After COVID-19 evacuations, volunteers fear for future of Peace Corps

 

By Amy Lieberman 

14 April 2020

 

Pedro Razo, one of the thousands of Peace Corps volunteers who were called back to the U.S. due to the coronavirus pandemic. Photo by: Jose M. Osorio / Abaca Press via Reuters NY

One month after COVID-19 prompted the Peace Corps to temporarily halt operations, former and prospective volunteers are wondering how the organization can regain its footing. Funding challenges could continue to complicate a return to normal, even once international travel and nonessential work resume, they said.

“A lot of us, when we saw the news of the worldwide evacuation, we immediately worried about the long-term survival of the Peace Corps. Peace Corps is one of those programs of soft diplomacy, based on partnership and the belief that development rises the tide and that rising tide helps communities empower themselves,” said Greg Emerson, a member of the New York City Peace Corps Association board and a former volunteer in Morocco and Peru.

“It seems a likely target for the current administration to further punish the people in government or the programs favored by Democratic voters. That said, who knows? I think it is a 50-50 chance that the Peace Corps survives at all,” Emerson continued.

The Peace Corps conducted its largest mass evacuation of more than 7,300 American volunteers from 61 countries in mid-March, as nations closed their borders and international airlines canceled flights. The agency had completed regional and country evacuations before, such as during the Iraq War and the Ebola outbreak, but had never withdrawn all of its volunteers at once.

It is a 50-50 chance that the Peace Corps survives at all.
Greg Emerson, board member, New York City Peace Corps Association

The evacuation was chaotic for many volunteers based in remote locations, from Ukraine to Colombia, due to flight cancellations and a scramble to charter private planes. In some cases, volunteers had only a few hours to pack their things. The lack of flights restricted the organization’s ability to perform safe aeromedical evacuations for sick or injured volunteers, the Peace Corps press office told Devex in an email.

“This is unprecedented, this scale of a complete and entire evacuation of volunteers. We have never seen anything quite like it,” said Glenn Blumhorst, president and CEO of the nonprofit National Peace Corps Association, which supports returned volunteers.

For the Peace Corps to reestablish operations, country borders will first need to be reopened, and the number of international flights must increase, Blumhorst said.

A number of the programs will have to be rebuilt from the ground up again,” Blumhorst continued.

Some volunteers returned to the U.S. without a home to stay in or family to stay with. Returned volunteers were directed to self-quarantine for 14 days once they reached the U.S. This posed a challenge for a volunteer, who grew up in foster care.

“The fact you are saying I have to find somewhere to quarantine for 14 days — that is not possible in my situation,” the volunteer said. “We put pressure on them for those of us who do not have the traditional family narrative, that you need to support us more.”

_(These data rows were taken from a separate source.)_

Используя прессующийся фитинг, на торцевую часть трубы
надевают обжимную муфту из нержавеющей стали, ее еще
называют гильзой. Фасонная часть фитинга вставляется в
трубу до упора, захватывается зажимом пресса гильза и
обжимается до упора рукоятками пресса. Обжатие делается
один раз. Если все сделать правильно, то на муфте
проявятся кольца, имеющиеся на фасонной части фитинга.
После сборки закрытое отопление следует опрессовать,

The Peace Corps paid for the volunteer to self-quarantine in a hotel for two weeks, and that volunteer is now staying with friends while searching for work.

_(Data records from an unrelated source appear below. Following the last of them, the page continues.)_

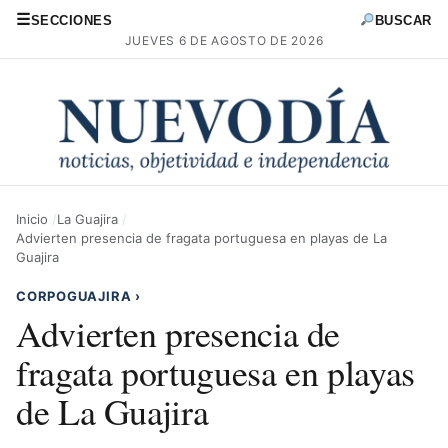
☰
SECCIONES
BUSCAR
JUEVES 6 DE AGOSTO DE 2026
Inicio
La Guajira
Advierten presencia de fragata portuguesa en playas de La
Guajira
CORPOGUAJIRA
›
Advierten presencia de
fragata portuguesa en playas
de La Guajira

The organization is providing returned volunteers with monthly “readjustment allowances,” which range from $375 to $475, in addition to an emergency evacuation allowance. The stipends will continue to be paid for the number of remaining months that volunteers were scheduled to serve, not exceeding 12 months. Returned volunteers are no longer eligible for health insurance through the Peace Corps and cannot receive federal unemployment benefits since they were not considered employees.

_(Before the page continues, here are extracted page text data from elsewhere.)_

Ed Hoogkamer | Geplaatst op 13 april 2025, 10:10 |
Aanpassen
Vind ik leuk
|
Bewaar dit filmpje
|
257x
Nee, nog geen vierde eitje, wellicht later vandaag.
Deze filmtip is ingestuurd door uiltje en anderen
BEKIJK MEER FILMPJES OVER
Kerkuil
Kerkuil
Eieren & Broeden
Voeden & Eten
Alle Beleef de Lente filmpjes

Peace Corps continues to recruit for future posts and pay its country staff, who coordinate with and lead American volunteers in their work.

“We have seen evidence that many communities around the world are continuing the work they began with their volunteers,” the Peace Corps media team said in a statement. “These evacuations represent the temporary suspension of volunteer activities. We are not closing posts, and we will be ready to return to normal operations when conditions permit.”

The temporary closure has placed financial pressure on the several thousand accepted volunteers who were set to begin their 27-month missions in mid-April. One prospective volunteer told Devex that he had acquired only short-term housing and employment as he waited to depart for his host country. He is now continuing to look for work and staying temporarily with a friend.
The evacuations were expensive, former volunteers said, and a likely hardship for the U.S. government agency that has had ongoing funding problems. Its budget has remained flat for the last few years, and President Donald Trump in February proposed cutting its baseline funding to $401.2 million, a drop from the current $410.5 million budget.

”The budget has been flat for three years in a row, and they have not received any increase in budgeting. That is one of the biggest challenges — there are budget issues involved,” said a former volunteer who follows ongoing Peace Corps work.

Many returned volunteers have expressed interest in returning to their countries of service as soon as possible, according to Blumhorst.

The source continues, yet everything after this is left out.